Electronic medical records (EMRs) have the promise of increasing efficiency, but only 25 percent of healthcare executives agree the technology has helped achieve the growing needs of consumers, according to a report by PricewaterhouseCoopers’ Health Research Institute.

Currently, 96 percent of non-federal hospitals and 87 percent of office-based physicians have implemented EMRs. However, intended to make patient documentation more efficient, the technology often faces backlash from professional users who worry EMRs are taking time away from patients or that they pose a risk to patient information.
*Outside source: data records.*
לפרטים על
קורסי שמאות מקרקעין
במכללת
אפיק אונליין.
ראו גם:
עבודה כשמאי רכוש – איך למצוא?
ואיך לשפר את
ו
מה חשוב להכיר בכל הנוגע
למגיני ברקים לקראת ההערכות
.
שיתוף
The report includes input from 300 healthcare executives to gauge current feelings and practices about EMRs with recommendations for the future.

Findings included:

  • 25 percent of executives strongly agree that EMRs have helped their organization reach the growing demands of consumers.
  • 26 percent strongly agree that EMRs have helped their organization compete.
  • 23 percent strongly agree EMRs have helped their organizations achieve improved population health and value-based care.
  • 48 percent of providers believe EMRs are successful in collecting clinical data during patient visits, but 31 percent report the need for additional technology to integrate data from outside systems.
  • 50 percent report EMRs are successful in improving population health, but 36 percent state that more mature data models are needed for financial integration.
  • 45 percent support the effective patient portals provided by EMRs, but 41 percent needed additional technology to improve patient engagement.
  • 33 percent believe EMRs were effective in conducting research, but 42 percent used additional third-party vendors to achieve more conclusive analyses.
  • 58 percent of clinicians believe EMRs have improved the patient experience and quality of care.

In response to their findings, researchers presented recommendations to improve EMR utilization and the patient experience. These recommendations included viewing EMRs as a strategic asset, ensuring data governance is on track with technological advances, purchasing data models through partnerships and using proprietary data as a revenue source.